=== Section Start ===

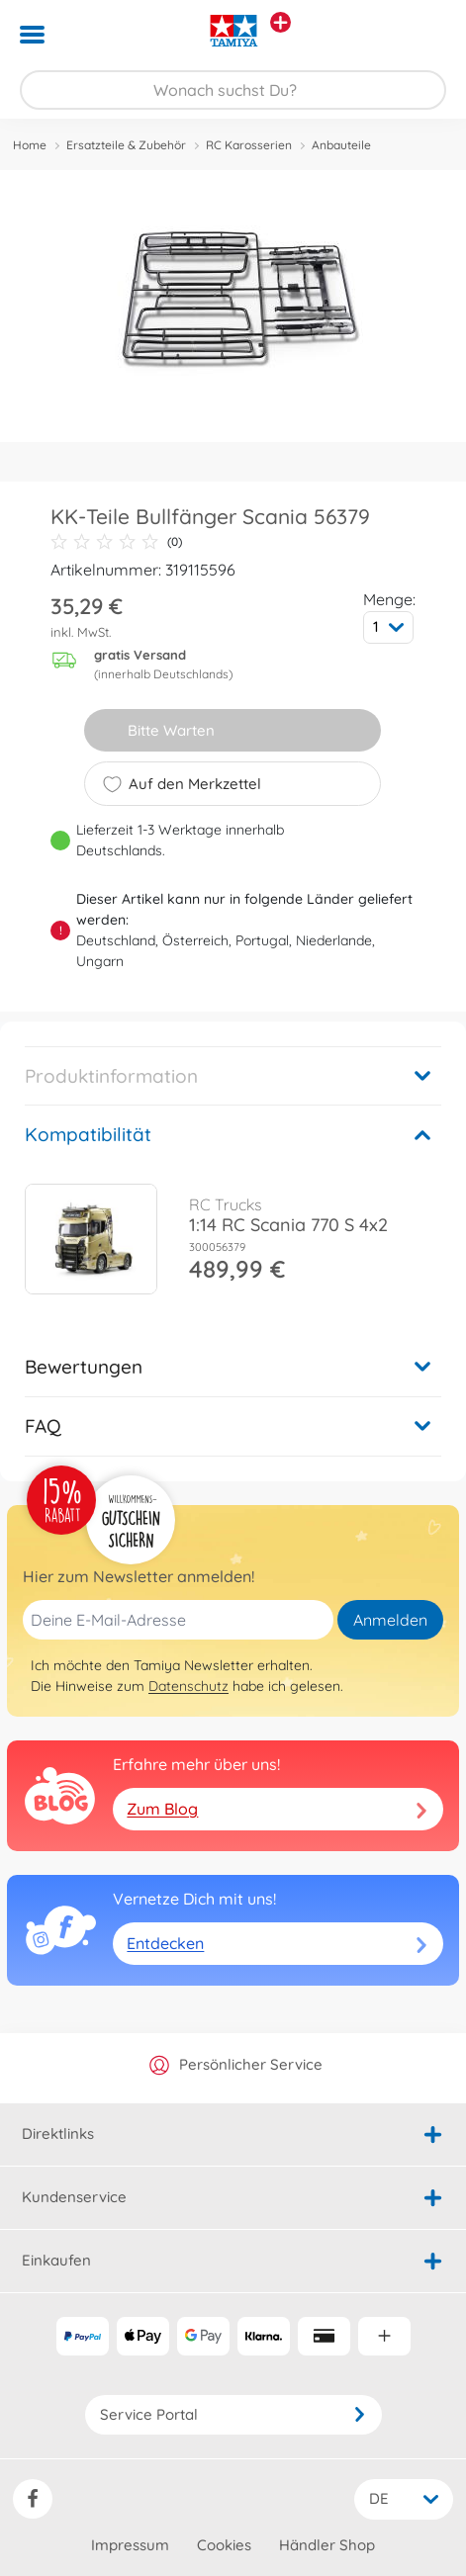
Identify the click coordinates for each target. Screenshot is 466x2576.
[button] (423, 34)
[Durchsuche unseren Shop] (233, 90)
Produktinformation (111, 1076)
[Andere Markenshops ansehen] (280, 22)
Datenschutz (188, 1686)
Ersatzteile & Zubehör (126, 144)
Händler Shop (327, 2544)
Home (30, 144)
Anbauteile (341, 144)
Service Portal (233, 2414)
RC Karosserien (249, 144)
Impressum (130, 2544)
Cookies (224, 2544)
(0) (116, 542)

=== Section End ===

For the data above, return an exact copy that contains no pictures.

Identify the click coordinates for each target. Screenshot is 466x2576.
[button] (423, 34)
[Durchsuche unseren Shop] (233, 90)
Produktinformation (111, 1076)
[Andere Markenshops ansehen] (280, 22)
Datenschutz (188, 1686)
Ersatzteile & Zubehör (126, 144)
Händler Shop (327, 2544)
Home (30, 144)
Anbauteile (341, 144)
Service Portal (233, 2414)
RC Karosserien (249, 144)
Impressum (130, 2544)
Cookies (224, 2544)
(0) (116, 542)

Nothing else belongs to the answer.